9. Considerações finais

As cooperativas de trabalho nasceram com o objetivo de constituir-se em meios alternativos de melhoria nas condições de trabalho e renda para um contingente expressivo de trabalhadores minguados pelo desemprego, trazendo a estes a possibilidade de inclusão social e o alcance de uma vida mais digna com o controle dos meios de produção, mediante uma forma avançada de gestão democrática e participativa, denominada autogestão.
Entretanto, na prática, o idealismo cooperativista deu lugar ao oportunismo de empresários focados unicamente em reduzir custos e aumentar seus lucros. Oportunismo este que ganha relevo com a participação e conivência de diretores de cooperativas que visam não a melhoria de vida de seus compatriotas, mas sim o patrocínio dos próprios interesses.
É certo que no Brasil os princípios cooperativistas não foram bem assimilados, tanto pelos trabalhadores quanto pelos empresários, haja vista que estes ao contratarem uma cooperativa, vislumbram somente uma oportunidade de aumentar seus lucros por meio da redução dos encargos com mão de obra; enquanto que aqueles ao buscarem uma cooperativa de trabalho, está, apenas, a procura de emprego, não se sentindo, portanto, donos do negócio e, por conseguinte não participam das decisões, tornando-se figuras passivas dentro da sociedade cooperativa.
É justamente essa passividade que enseja uma administração centralizada e, por óbvio desvinculada da lei e do sentimento de associativismo e solidariedade preconizados pelo ideário cooperativista, que se pauta no trabalho coordenado e não no trabalho subordinado, típico da relação de emprego, prevalecendo, assim, o oportunismo dos aproveitadores.
Nesse contexto o Ministério Público do Trabalho vem atuando com excessivo rigor na fiscalização de cooperativas e empresas tomadoras de serviços, causando significativos prejuízos ao setor. Não obstante, serem verdadeiros os motivos que ensejaram as investidas dos organismos protetores, não se pode generalizar.

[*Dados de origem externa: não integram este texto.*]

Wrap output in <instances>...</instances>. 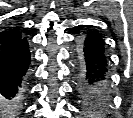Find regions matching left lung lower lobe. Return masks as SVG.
<instances>
[{"label":"left lung lower lobe","instance_id":"0a47b994","mask_svg":"<svg viewBox=\"0 0 133 118\" xmlns=\"http://www.w3.org/2000/svg\"><path fill=\"white\" fill-rule=\"evenodd\" d=\"M79 44L84 62L80 87L110 99L109 62L102 38L95 32H89L85 39H80Z\"/></svg>","mask_w":133,"mask_h":118}]
</instances>
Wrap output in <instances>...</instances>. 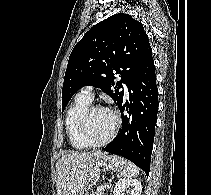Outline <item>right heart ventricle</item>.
Wrapping results in <instances>:
<instances>
[{
  "instance_id": "obj_1",
  "label": "right heart ventricle",
  "mask_w": 211,
  "mask_h": 195,
  "mask_svg": "<svg viewBox=\"0 0 211 195\" xmlns=\"http://www.w3.org/2000/svg\"><path fill=\"white\" fill-rule=\"evenodd\" d=\"M91 104V100L78 94L68 108L65 118L66 132L71 145L77 150H85L90 146L83 141L79 133V120L84 110Z\"/></svg>"
}]
</instances>
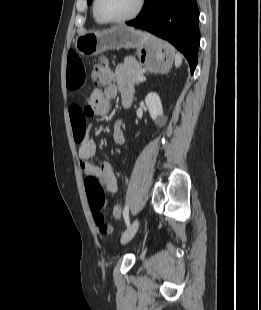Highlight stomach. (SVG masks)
Listing matches in <instances>:
<instances>
[{"mask_svg": "<svg viewBox=\"0 0 261 310\" xmlns=\"http://www.w3.org/2000/svg\"><path fill=\"white\" fill-rule=\"evenodd\" d=\"M75 48L85 56L98 55L110 49L135 48L139 64L153 73H167L175 57L174 49L168 43L124 25L79 35Z\"/></svg>", "mask_w": 261, "mask_h": 310, "instance_id": "obj_1", "label": "stomach"}]
</instances>
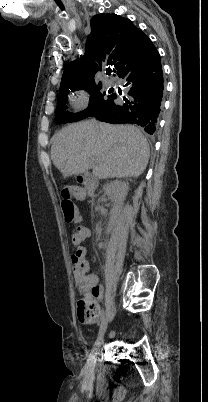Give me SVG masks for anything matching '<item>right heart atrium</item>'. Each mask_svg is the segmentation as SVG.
I'll return each instance as SVG.
<instances>
[{"label": "right heart atrium", "mask_w": 208, "mask_h": 402, "mask_svg": "<svg viewBox=\"0 0 208 402\" xmlns=\"http://www.w3.org/2000/svg\"><path fill=\"white\" fill-rule=\"evenodd\" d=\"M91 96H92L91 89L86 86H82L77 88L74 92H72L69 98L72 107L75 110H80L86 107Z\"/></svg>", "instance_id": "1"}]
</instances>
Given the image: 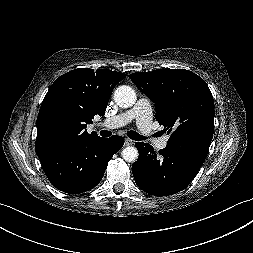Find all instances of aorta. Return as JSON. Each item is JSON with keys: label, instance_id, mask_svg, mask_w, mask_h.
<instances>
[{"label": "aorta", "instance_id": "aorta-1", "mask_svg": "<svg viewBox=\"0 0 253 253\" xmlns=\"http://www.w3.org/2000/svg\"><path fill=\"white\" fill-rule=\"evenodd\" d=\"M136 93L133 88L127 85L119 86L114 92V100L120 107L128 108L136 102ZM122 158L127 162H135L138 159V150L128 146L122 150Z\"/></svg>", "mask_w": 253, "mask_h": 253}]
</instances>
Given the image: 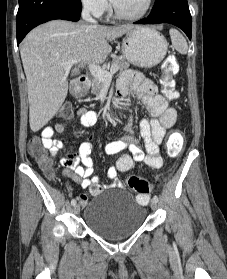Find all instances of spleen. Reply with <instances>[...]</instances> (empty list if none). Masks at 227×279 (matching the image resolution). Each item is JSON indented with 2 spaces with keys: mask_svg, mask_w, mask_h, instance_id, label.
<instances>
[{
  "mask_svg": "<svg viewBox=\"0 0 227 279\" xmlns=\"http://www.w3.org/2000/svg\"><path fill=\"white\" fill-rule=\"evenodd\" d=\"M169 33L175 49L181 54H186L188 51V45L182 34L176 29H171Z\"/></svg>",
  "mask_w": 227,
  "mask_h": 279,
  "instance_id": "3e777b00",
  "label": "spleen"
}]
</instances>
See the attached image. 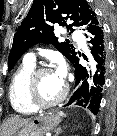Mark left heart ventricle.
Returning a JSON list of instances; mask_svg holds the SVG:
<instances>
[{"instance_id":"left-heart-ventricle-1","label":"left heart ventricle","mask_w":117,"mask_h":136,"mask_svg":"<svg viewBox=\"0 0 117 136\" xmlns=\"http://www.w3.org/2000/svg\"><path fill=\"white\" fill-rule=\"evenodd\" d=\"M38 97L42 102H50L60 96L64 81L55 72H45L38 79Z\"/></svg>"}]
</instances>
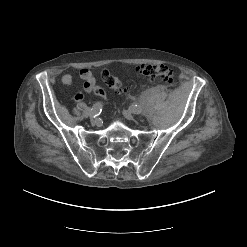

Para proteger as boas cooperativas e frear eventuais exageros por parte do Ministério Público, a criação de um órgão regulador, proposto pela comissão de estudos da concorrência e regulação econômica da ordem dos advogados de São Paulo, me parece vital para a continuidade e desenvolvimento do cooperativismo brasileiro.
Contudo, é imprescindível um efetivo exame de consciência de todos os envolvidos no setor, para acabar de uma vez por todas com os oportunistas que só pensam em enriquecer a custa da cooperativa. Por fim, faz-se também necessário, além de reprimir, educar todos aqueles que de alguma forma, fazem ou farão parte desta nova forma de trabalho para que se tornem verdadeiros cooperativistas.




Autora: Silvia Brito de Araújo
Contadora e advogada autônoma, especialista em Direito do Trabalho pela Escola Paulista de Direito-EPD e especialização em Direito Cooperativo pela Escola Superior de Advocacia-ESA.